- [EXERCISE BRIEF] Each entry listed below should be reproduced word for word.

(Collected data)

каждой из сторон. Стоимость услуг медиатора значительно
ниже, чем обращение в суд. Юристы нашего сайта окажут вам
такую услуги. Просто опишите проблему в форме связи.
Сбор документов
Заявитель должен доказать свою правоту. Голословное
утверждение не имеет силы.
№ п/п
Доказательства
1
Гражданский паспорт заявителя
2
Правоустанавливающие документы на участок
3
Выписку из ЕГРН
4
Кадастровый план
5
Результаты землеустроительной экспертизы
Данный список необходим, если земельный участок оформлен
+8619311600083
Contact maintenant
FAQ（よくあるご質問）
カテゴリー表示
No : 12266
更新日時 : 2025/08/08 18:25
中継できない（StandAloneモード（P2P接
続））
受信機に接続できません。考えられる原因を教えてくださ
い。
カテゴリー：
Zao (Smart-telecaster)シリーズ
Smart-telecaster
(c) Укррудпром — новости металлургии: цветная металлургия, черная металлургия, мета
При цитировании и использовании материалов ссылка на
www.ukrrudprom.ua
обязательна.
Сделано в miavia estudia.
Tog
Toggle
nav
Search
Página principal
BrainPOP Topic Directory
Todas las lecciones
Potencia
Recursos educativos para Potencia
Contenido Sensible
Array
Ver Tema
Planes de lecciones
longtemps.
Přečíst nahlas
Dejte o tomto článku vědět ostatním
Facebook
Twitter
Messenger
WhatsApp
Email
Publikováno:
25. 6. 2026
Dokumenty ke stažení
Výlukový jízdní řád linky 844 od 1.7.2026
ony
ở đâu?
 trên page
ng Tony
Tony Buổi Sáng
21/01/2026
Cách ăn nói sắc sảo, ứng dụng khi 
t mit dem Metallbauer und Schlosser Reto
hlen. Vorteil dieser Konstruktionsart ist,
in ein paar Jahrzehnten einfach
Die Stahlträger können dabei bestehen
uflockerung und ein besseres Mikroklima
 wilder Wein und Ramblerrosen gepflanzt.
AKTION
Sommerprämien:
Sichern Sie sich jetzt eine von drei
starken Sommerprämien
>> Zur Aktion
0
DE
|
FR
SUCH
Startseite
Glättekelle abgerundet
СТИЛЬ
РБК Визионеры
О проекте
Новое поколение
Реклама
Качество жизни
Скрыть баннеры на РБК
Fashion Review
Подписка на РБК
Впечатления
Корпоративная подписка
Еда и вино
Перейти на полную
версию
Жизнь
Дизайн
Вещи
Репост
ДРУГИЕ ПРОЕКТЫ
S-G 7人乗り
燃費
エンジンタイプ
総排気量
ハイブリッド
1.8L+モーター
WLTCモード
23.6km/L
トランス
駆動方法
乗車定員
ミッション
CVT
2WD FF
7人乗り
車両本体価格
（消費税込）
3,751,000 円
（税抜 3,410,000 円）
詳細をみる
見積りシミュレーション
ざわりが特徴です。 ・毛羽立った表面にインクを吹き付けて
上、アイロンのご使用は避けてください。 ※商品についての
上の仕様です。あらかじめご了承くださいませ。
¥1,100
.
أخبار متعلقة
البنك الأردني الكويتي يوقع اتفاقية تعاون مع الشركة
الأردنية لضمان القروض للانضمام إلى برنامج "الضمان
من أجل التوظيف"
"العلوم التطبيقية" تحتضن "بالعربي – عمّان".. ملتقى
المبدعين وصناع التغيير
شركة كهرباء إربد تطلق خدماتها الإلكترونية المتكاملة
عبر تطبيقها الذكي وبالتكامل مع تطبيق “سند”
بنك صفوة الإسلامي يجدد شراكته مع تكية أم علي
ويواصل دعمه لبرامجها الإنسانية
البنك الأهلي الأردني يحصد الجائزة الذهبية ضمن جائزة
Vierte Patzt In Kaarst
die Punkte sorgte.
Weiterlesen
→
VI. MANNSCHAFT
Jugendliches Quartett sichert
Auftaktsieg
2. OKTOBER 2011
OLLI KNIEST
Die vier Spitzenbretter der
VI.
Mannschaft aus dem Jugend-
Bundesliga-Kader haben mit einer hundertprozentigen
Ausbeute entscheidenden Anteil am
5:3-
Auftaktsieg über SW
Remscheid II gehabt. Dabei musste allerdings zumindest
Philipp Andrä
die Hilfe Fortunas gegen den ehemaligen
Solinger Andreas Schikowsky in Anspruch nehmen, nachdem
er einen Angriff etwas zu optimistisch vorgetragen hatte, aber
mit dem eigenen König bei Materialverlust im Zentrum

- [SOLUTION]
каждой из сторон. Стоимость услуг медиатора значительно
ниже, чем обращение в суд. Юристы нашего сайта окажут вам
такую услуги. Просто опишите проблему в форме связи.
Сбор документов
Заявитель должен доказать свою правоту. Голословное
утверждение не имеет силы.
№ п/п
Доказательства
1
Гражданский паспорт заявителя
2
Правоустанавливающие документы на участок
3
Выписку из ЕГРН
4
Кадастровый план
5
Результаты землеустроительной экспертизы
Данный список необходим, если земельный участок оформлен
+8619311600083
Contact maintenant
FAQ（よくあるご質問）
カテゴリー表示
No : 12266
更新日時 : 2025/08/08 18:25
中継できない（StandAloneモード（P2P接
続））
受信機に接続できません。考えられる原因を教えてくださ
い。
カテゴリー：
Zao (Smart-telecaster)シリーズ
Smart-telecaster
(c) Укррудпром — новости металлургии: цветная металлургия, черная металлургия, мета
При цитировании и использовании материалов ссылка на
www.ukrrudprom.ua
обязательна.
Сделано в miavia estudia.
Tog
Toggle
nav
Search
Página principal
BrainPOP Topic Directory
Todas las lecciones
Potencia
Recursos educativos para Potencia
Contenido Sensible
Array
Ver Tema
Planes de lecciones
longtemps.
Přečíst nahlas
Dejte o tomto článku vědět ostatním
Facebook
Twitter
Messenger
WhatsApp
Email
Publikováno:
25. 6. 2026
Dokumenty ke stažení
Výlukový jízdní řád linky 844 od 1.7.2026
ony
ở đâu?
 trên page
ng Tony
Tony Buổi Sáng
21/01/2026
Cách ăn nói sắc sảo, ứng dụng khi 
t mit dem Metallbauer und Schlosser Reto
hlen. Vorteil dieser Konstruktionsart ist,
in ein paar Jahrzehnten einfach
Die Stahlträger können dabei bestehen
uflockerung und ein besseres Mikroklima
 wilder Wein und Ramblerrosen gepflanzt.
AKTION
Sommerprämien:
Sichern Sie sich jetzt eine von drei
starken Sommerprämien
>> Zur Aktion
0
DE
|
FR
SUCH
Startseite
Glättekelle abgerundet
СТИЛЬ
РБК Визионеры
О проекте
Новое поколение
Реклама
Качество жизни
Скрыть баннеры на РБК
Fashion Review
Подписка на РБК
Впечатления
Корпоративная подписка
Еда и вино
Перейти на полную
версию
Жизнь
Дизайн
Вещи
Репост
ДРУГИЕ ПРОЕКТЫ
S-G 7人乗り
燃費
エンジンタイプ
総排気量
ハイブリッド
1.8L+モーター
WLTCモード
23.6km/L
トランス
駆動方法
乗車定員
ミッション
CVT
2WD FF
7人乗り
車両本体価格
（消費税込）
3,751,000 円
（税抜 3,410,000 円）
詳細をみる
見積りシミュレーション
ざわりが特徴です。 ・毛羽立った表面にインクを吹き付けて
上、アイロンのご使用は避けてください。 ※商品についての
上の仕様です。あらかじめご了承くださいませ。
¥1,100
.
أخبار متعلقة
البنك الأردني الكويتي يوقع اتفاقية تعاون مع الشركة
الأردنية لضمان القروض للانضمام إلى برنامج "الضمان
من أجل التوظيف"
"العلوم التطبيقية" تحتضن "بالعربي – عمّان".. ملتقى
المبدعين وصناع التغيير
شركة كهرباء إربد تطلق خدماتها الإلكترونية المتكاملة
عبر تطبيقها الذكي وبالتكامل مع تطبيق “سند”
بنك صفوة الإسلامي يجدد شراكته مع تكية أم علي
ويواصل دعمه لبرامجها الإنسانية
البنك الأهلي الأردني يحصد الجائزة الذهبية ضمن جائزة
Vierte Patzt In Kaarst
die Punkte sorgte.
Weiterlesen
→
VI. MANNSCHAFT
Jugendliches Quartett sichert
Auftaktsieg
2. OKTOBER 2011
OLLI KNIEST
Die vier Spitzenbretter der
VI.
Mannschaft aus dem Jugend-
Bundesliga-Kader haben mit einer hundertprozentigen
Ausbeute entscheidenden Anteil am
5:3-
Auftaktsieg über SW
Remscheid II gehabt. Dabei musste allerdings zumindest
Philipp Andrä
die Hilfe Fortunas gegen den ehemaligen
Solinger Andreas Schikowsky in Anspruch nehmen, nachdem
er einen Angriff etwas zu optimistisch vorgetragen hatte, aber
mit dem eigenen König bei Materialverlust im Zentrum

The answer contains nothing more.